I want to live simply. I want to live within my own means. I want to have minimal financial demands so that I can enjoy the rest of my life, rather than feeling like I am doing nothing other than pursuing dollars or material things. And the best part of this is, that this type of life is more advantageous to my neurology. The peaceful stillness, sitting here. Writing this on an old laptop, on the porch of the small house we are currently renting in one of the quieter corners of South Carolina. Away from the populated centers, off on the edges of civilization. This quietude is what nourishes me, not continuing to live my life forcing myself to meet ridiculous expectations and continually examine my own life’s fruitfulness in comparison to a shiny happy Autism profile I read online.
The next time you read a profile of an Autistic person online, ask yourself… how does this story make you feel? Again, I’m not diminishing the achievements and experiences of the Autistic person in these stories, but I am suggesting that the writers, allies and advocates who put forth these stories ask themselves:
Am I writing only about “well known” Autistic people? Is is possible that I should dig a little deeper, and expand my view?
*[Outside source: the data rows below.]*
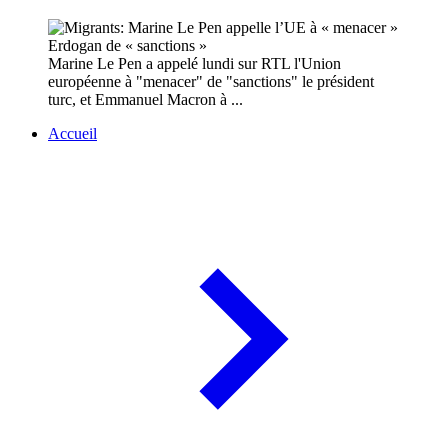
Marine Le Pen a appelé lundi sur RTL l'Union
européenne à "menacer" de "sanctions" le président
turc, et Emmanuel Macron à ...
Accueil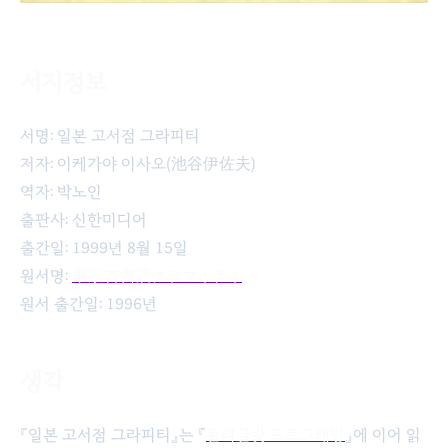
서지정보
일본 고서점 그라피티
서명: 일본 고서점 그라피티
저자: 이케가야 이사오(池谷伊佐夫)
역자: 박노인
출판사: 신한미디어
출간일: 1999년 8월 15일
원서명:
東京古書店グラフィティ
원서 출간일: 1996년
생각
『일본 고서점 그라피티』는 『
폴리글랏 프로그래밍
』에 이어 읽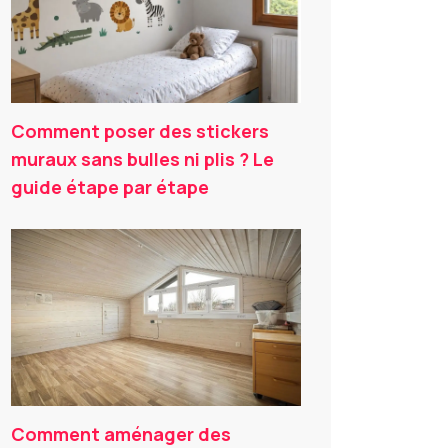
Comment poser des stickers
muraux sans bulles ni plis ? Le
guide étape par étape
Comment aménager des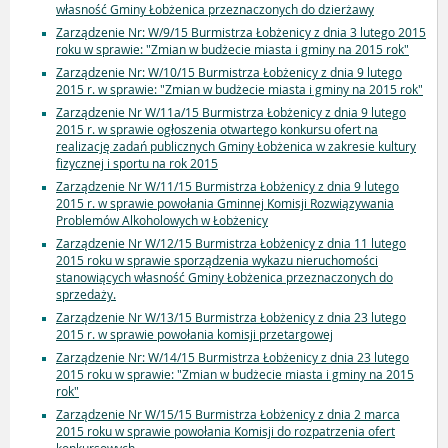
własność Gminy Łobżenica przeznaczonych do dzierżawy
Zarządzenie Nr: W/9/15 Burmistrza Łobżenicy z dnia 3 lutego 2015
roku w sprawie: "Zmian w budżecie miasta i gminy na 2015 rok"
Zarządzenie Nr: W/10/15 Burmistrza Łobżenicy z dnia 9 lutego
2015 r. w sprawie: "Zmian w budżecie miasta i gminy na 2015 rok"
Zarządzenie Nr W/11a/15 Burmistrza Łobżenicy z dnia 9 lutego
2015 r. w sprawie ogłoszenia otwartego konkursu ofert na
realizację zadań publicznych Gminy Łobżenica w zakresie kultury
fizycznej i sportu na rok 2015
Zarządzenie Nr W/11/15 Burmistrza Łobżenicy z dnia 9 lutego
2015 r. w sprawie powołania Gminnej Komisji Rozwiązywania
Problemów Alkoholowych w Łobżenicy
Zarządzenie Nr W/12/15 Burmistrza Łobżenicy z dnia 11 lutego
2015 roku w sprawie sporządzenia wykazu nieruchomości
stanowiących własność Gminy Łobżenica przeznaczonych do
sprzedaży.
Zarządzenie Nr W/13/15 Burmistrza Łobżenicy z dnia 23 lutego
2015 r. w sprawie powołania komisji przetargowej
Zarządzenie Nr: W/14/15 Burmistrza Łobżenicy z dnia 23 lutego
2015 roku w sprawie: "Zmian w budżecie miasta i gminy na 2015
rok"
Zarządzenie Nr W/15/15 Burmistrza Łobżenicy z dnia 2 marca
2015 roku w sprawie powołania Komisji do rozpatrzenia ofert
What do I hope to achieve by publishing this story?
Am I focusing only on a tiny percentage of the Autistic community through this story?
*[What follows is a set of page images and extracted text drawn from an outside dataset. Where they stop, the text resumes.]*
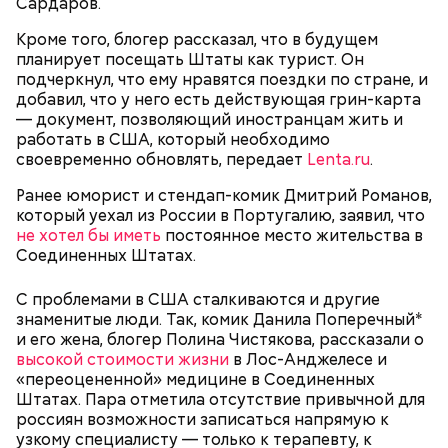
Сардаров.
Кроме того, блогер рассказал, что в будущем
планирует посещать Штаты как турист. Он
подчеркнул, что ему нравятся поездки по стране, и
добавил, что у него есть действующая грин-карта
— документ, позволяющий иностранцам жить и
работать в США, который необходимо
своевременно обновлять, передает
Lenta.ru
.
Ранее юморист и стендап-комик Дмитрий Романов,
День попутного ветра
который уехал из России в Португалию, заявил, что
не хотел бы иметь
постоянное место жительства в
Соединенных Штатах.
С проблемами в США сталкиваются и другие
знаменитые люди. Так, комик Данила Поперечный*
и его жена, блогер Полина Чистякова, рассказали о
высокой стоимости жизни
в Лос-Анджелесе и
«переоцененной» медицине в Соединенных
Штатах. Пара отметила отсутствие привычной для
россиян возможности записаться напрямую к
узкому специалисту — только к терапевту, к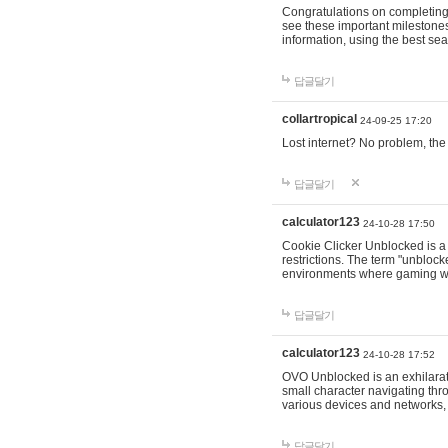
Congratulations on completing 
see these important milestones
information, using the best s
답글달기
collartropical
24-09-25 17:20
Lost internet? No problem, t
답글달기
calculator123
24-10-28 17:50
Cookie Clicker Unblocked is a 
restrictions. The term "unblo
environments where gaming web
답글달기
calculator123
24-10-28 17:52
OVO Unblocked is an exhilarati
small character navigating thro
various devices and networks, 
답글달기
Is this story beneficial to Autistic people, or is it merely a perspective piece for neurotypical people?
Will Autistic people read this story and feel inspired, or will they feel even more lacking?
Am I only featuring Autistic people who are successful by neurotypical standards?
Should I redefine what I consider to be as “successful”, “positive” or “outstanding” in relation to Autistic people, so that I can cast a wider net and portray a more diverse portrait of Autistic people through my writing?
Am I only portraying those deemed acceptable through the lens of white privilege?
Am I subconsciously marginalizing the vast percentage of Autistic people because I don’t feel that they are “accomplished” enough?
How do I define “accomplished”? Can I shift my paradigm to see the daily triumphs of Autistic people in a way that doesn’t stack them up against neurotypical expectations?
I don’t know if those who are writing the stories of Autistic people actually know how many of us feel. I don’t know if they care, because it’s highly likely that the stories aren’t written for our consumption, anyway. But the fact of the matter is, that we feel compelled to read them, because they are about Autism. They are presenting a facet, even if slight, that connects to our personal narratives. We read them. Sometimes we read the same story over and over again. So even stories not written for us, are indirectly about us. And they affect us deeply, whether we realize it or not.
For many of us, they echo the internal struggles we have experienced and the constant push and pull of neurotypical expectations. For me personally, they represent the tidal forces I am fighting to swim against, on a daily basis. I believe that I would not feel this way if a more diverse representation of the Autistic experience was shared, not just those cherry picked for their wagers of neurotypical ideals. We want acceptance, we want inclusion. One way for this to happen on a greater scale is through the actual stories that are written and passed down. Change the narrative, change the direction.